Wednesday, March 16, 2005

A Note on Heritage

The big family trip wrapped up today at about 5:00 p.m. with much relief and four very tired bodies happy to see their own beds. We left last Saturday and travelled to Page, Arizona and then, on Sunday, we drove to Durango, Colorado with brief stops at Navajo National Monument, Four Corners Tribal Park, and the Dominguez and Escalante Ruins outside of Cortez. Monday we woke the kids up early and dragged them to Aztec, New Mexico, and then North to Silverton before we exhaustedly returned to our digs in Durango. Tuesday, we left Durango and spent a good portion of the day in Mesa Verde National Park before we drove to Blanding, Utah. After a much needed pitstop in Blanding, we woke up this morning and high-tailed it home.

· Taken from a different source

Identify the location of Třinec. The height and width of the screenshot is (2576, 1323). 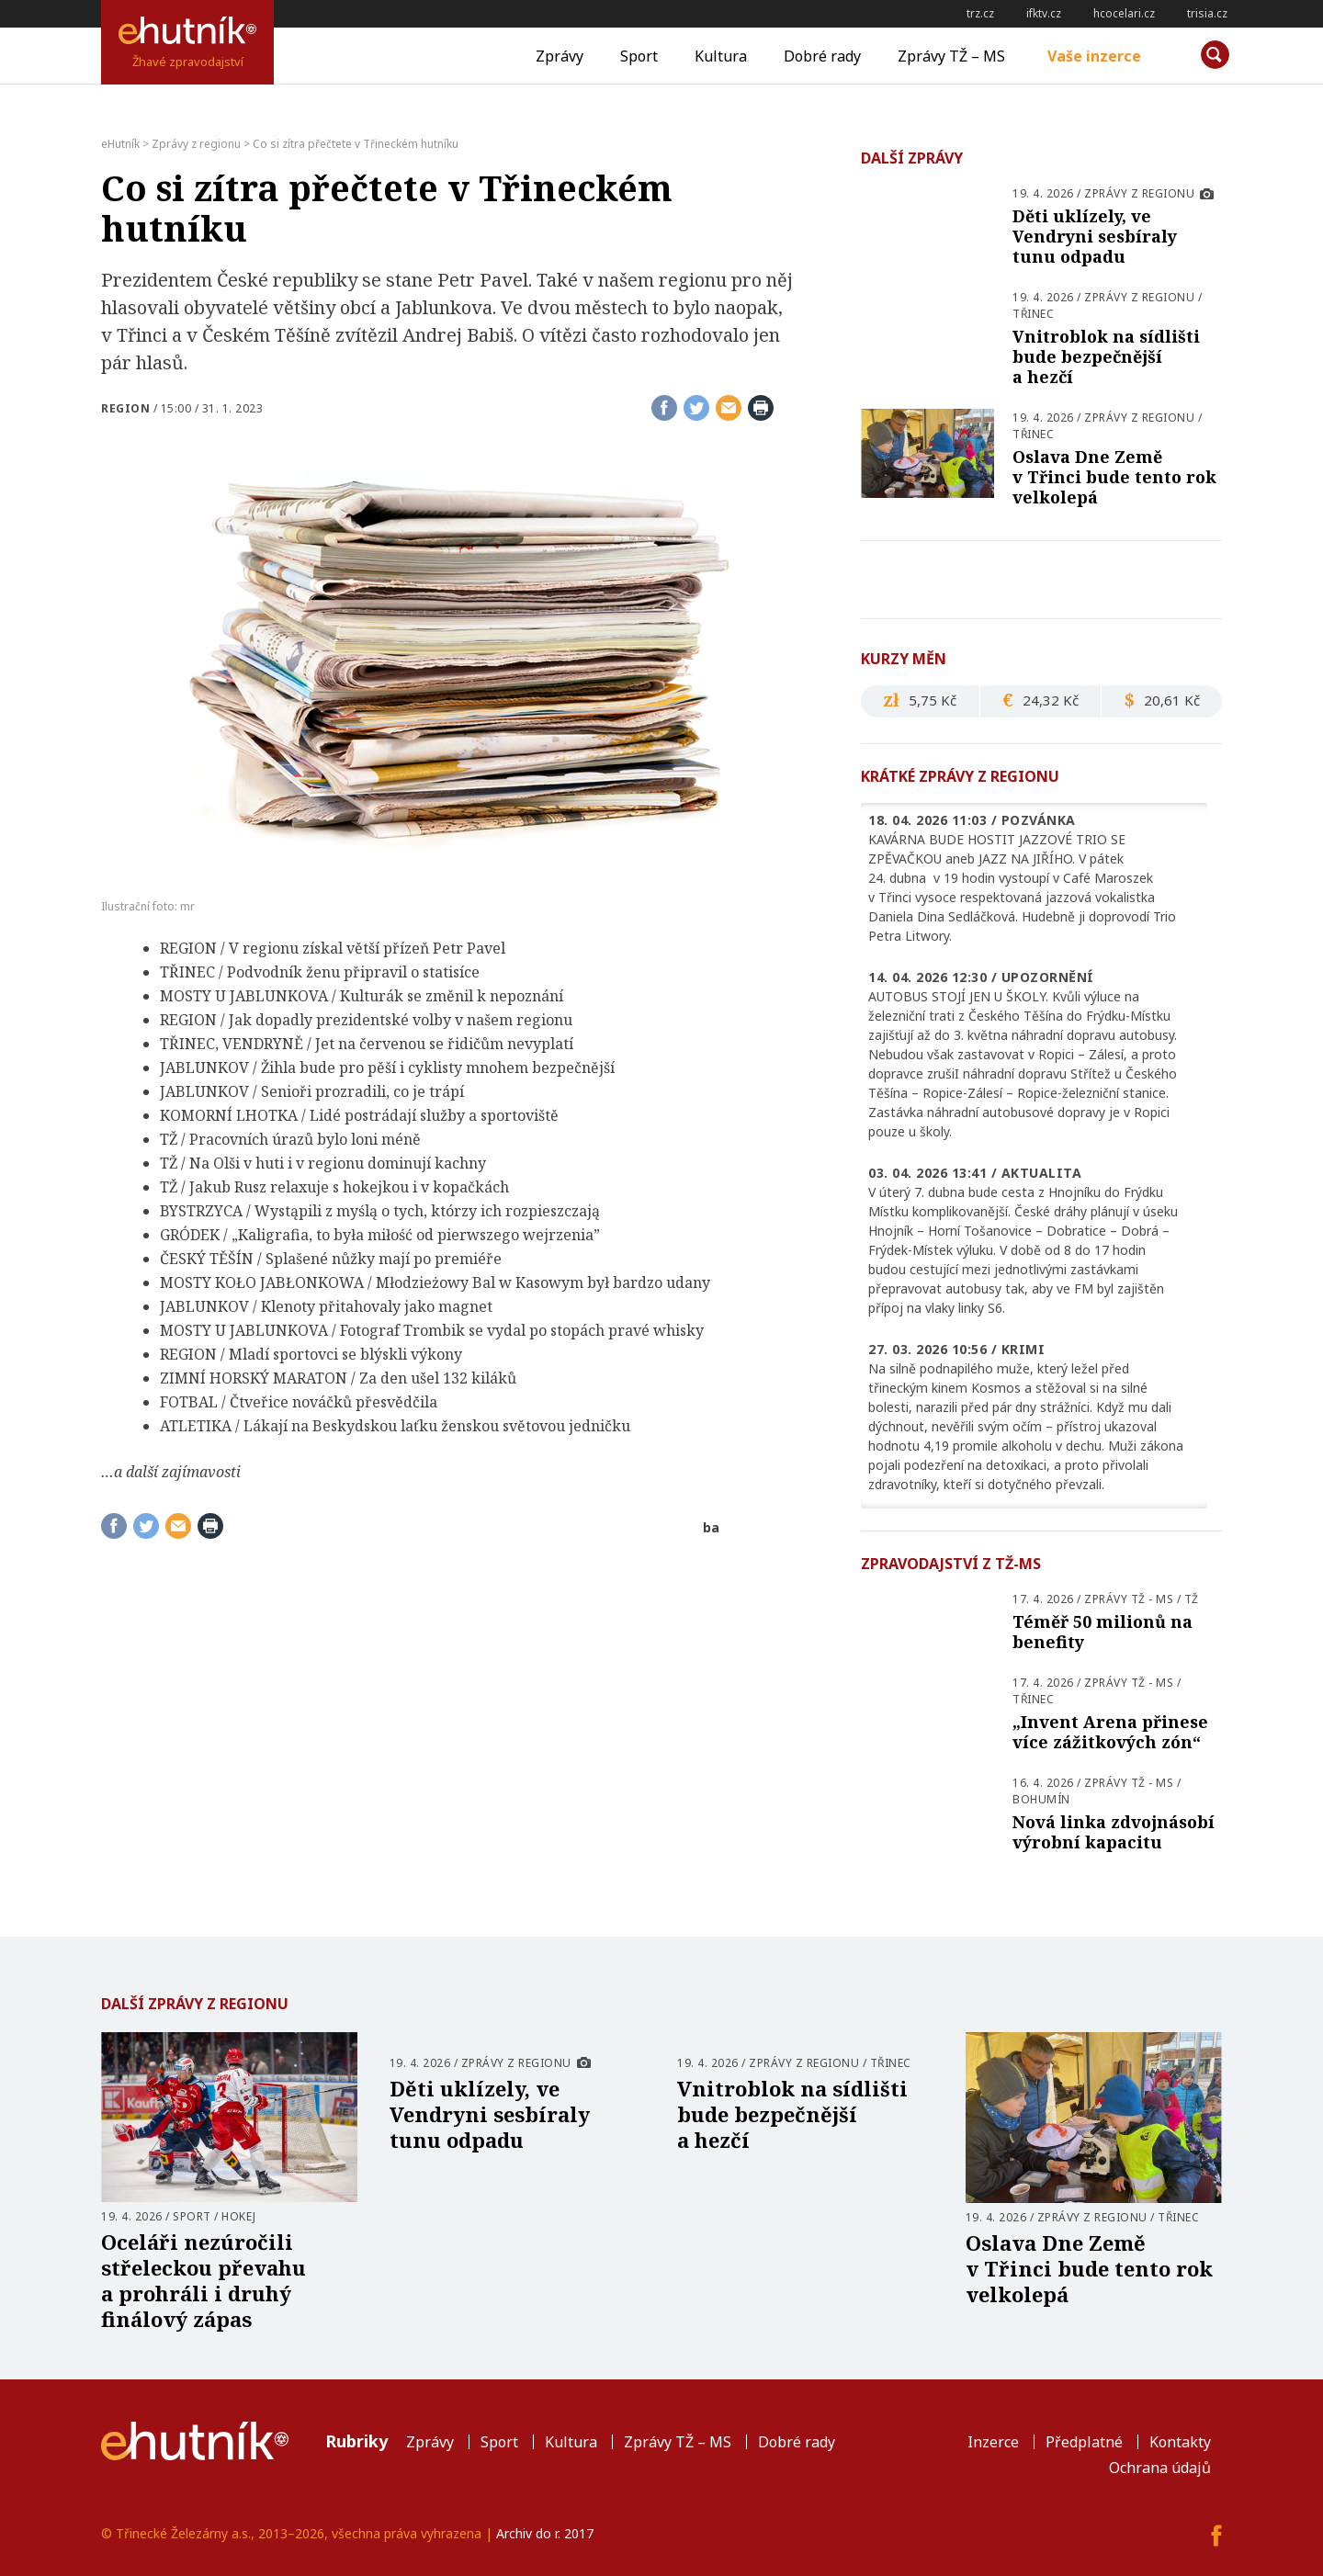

Now that the travelogue is complete, I want to focus a bit on the importance of a family heritage. Yesterday evening I visited the grave of my grandfather and showed it to my little girl and my stepdaughter. Naturally, it meant very little to them as they didn't know my granddad, but just the act of introducing them to my heritage was significant and satisfying.

Along those same lines, this morning, I had the opportunity to show my girls the ruins of my great great grandfather's house in an historic district in Bluff, Utah. The ruins were slightly more impressive than the grave marker so I recieved a more enthusiastic response than yesterday. I proudly loaded the girls into the minivan and smiled. I'm blessed with a last name imbued with honor that was passed down.

As I drove home across the Navajo Nation thinking about my heritage, I wondered about the heritage of the men and women who spend their lives on the reservation. Is it a proud and honored heritage? Do their children know it? I suspect that some parents share it and others don't. I suspect some children listen and others don't. I wonder if my children will know the importance of their heritage.

This topic of heritage seemed to dominate my thoughts during my trip. Do I carry the badge of my heritage? Would my ancestors be proud of how I honor the name they gave me? How do I honor them? Just questions I asked as I cut through the canyons and rode over the mesas.